In the entries below, find every line with the string "آسیا" and copy it.

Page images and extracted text
┌──
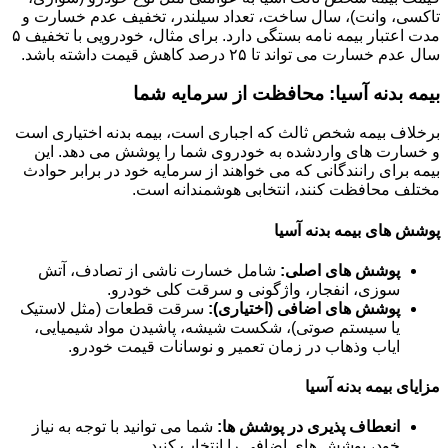
تاکسی، وانت)، سال ساخت، تعداد سیلندر، تخفیف عدم خسارت و
مدت اعتبار بیمه نامه بستگی دارد. برای مثال، خودرویی با تخفیف ۵
سال عدم خسارت می تواند تا ۲۵ درصد کاهش قیمت داشته باشد.
بیمه بدنه آسیا: محافظت از سرمایه شما
برخلاف بیمه شخص ثالث که اجباری است، بیمه بدنه اختیاری است
و خسارت های واردشده به خودروی شما را پوشش می دهد. این
بیمه برای رانندگانی که می خواهند از سرمایه خود در برابر حوادث
مختلف محافظت کنند، انتخابی هوشمندانه است.
پوشش های بیمه بدنه آسیا
پوشش های اصلی:
شامل خسارت ناشی از تصادف، آتش
سوزی، انفجار، واژگونی و سرقت کلی خودرو.
پوشش های اضافی (اختیاری):
سرقت قطعات (مثل لاستیک
یا سیستم صوتی)، شکست شیشه، پاشیدن مواد شیمیایی،
ایاب وذهاب در زمان تعمیر و نوسانات قیمت خودرو.
مزایای بیمه بدنه آسیا
انعطاف پذیری در پوشش ها:
شما می توانید با توجه به نیاز
خود، پوشش های اضافی را انتخاب کنید.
└──
PROBLEM SOLUTION:
بیمه بدنه آسیا: محافظت از سرمایه شما
پوشش های بیمه بدنه آسیا
مزایای بیمه بدنه آسیا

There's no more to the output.